I think I know how to speak the truth, that it is easy to do so. The first chapter of Henry Clouds book Changes that Heal served as an excellent reminder that speaking the truth is not easy. Not because it is so hard to so those tough things, but because I often think of truth as separate from grace.
I think of truth as harsh, even cruel, as the Law. But the Gospel of John claims, as Cloud points out, that the law was given through Moses; grace and truth came through Jesus Christ (John 1:17).
This means that when I use the alone Law as the emblem of truth, I actually fall short of the fullness of truth.
My daughter was having trouble getting ready for school this morning. One after the other, I pointed out the things she forgot or did wrong as the morning dragged on. I communicated to her that she needs to be able to get ready better, keep her room neat, and move quicker.
Didn’t I communicate the truth? No, I didn’t. Even adults struggle with getting ready.

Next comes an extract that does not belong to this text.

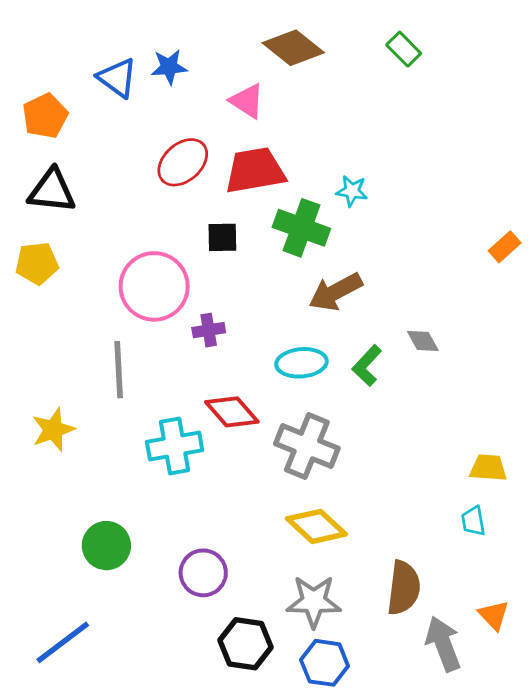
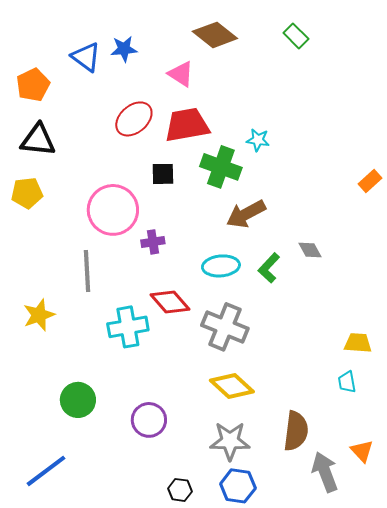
black hexagon: (246, 644) -> (180, 490), moved, size x0.6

This is where a suggestion from another book I am reading begins to make sense. In Parenting Toward the Kingdom, Philip Mamalakis explains that our job is not to eliminate the struggle, but to help kids identify it, stand with them in it, and help them develop skills to meet these struggles. The truth might have been:
Getting ready is hard, what can we do to make it easier?
No wonder the morning ended in tears, I was neither a minister of grace or of truth.
Words of condemnation, judgment, cruelty are actually untrue in as much as I treat them like the whole picture.
There is no truth that does not proceed from the mercy and gentleness of Christ. Though it feel harsh to me at the time, though such truth be unwelcome, it is not the character of the truly true to be cruel, mean, condemning.
What a challenge…what a ministry, to practice speaking to myself and others such truth, a truth that is never severed from grace, from mercy, from gentleness and kindness, from the fruits of the spirit.
Oh, Lord, may I begin this day with an ever clearer vision of the character of truth as you know it. May I embody that Truth which came not through the Law, but through the person of Christ, not that I may set myself in opposition to law, but that every word of truth I speak my echo with the human and personal voice of our Lord and Savior. May I come to believe and represent that in every truth is grace and in every grace truth, and in this may our healing begin afresh.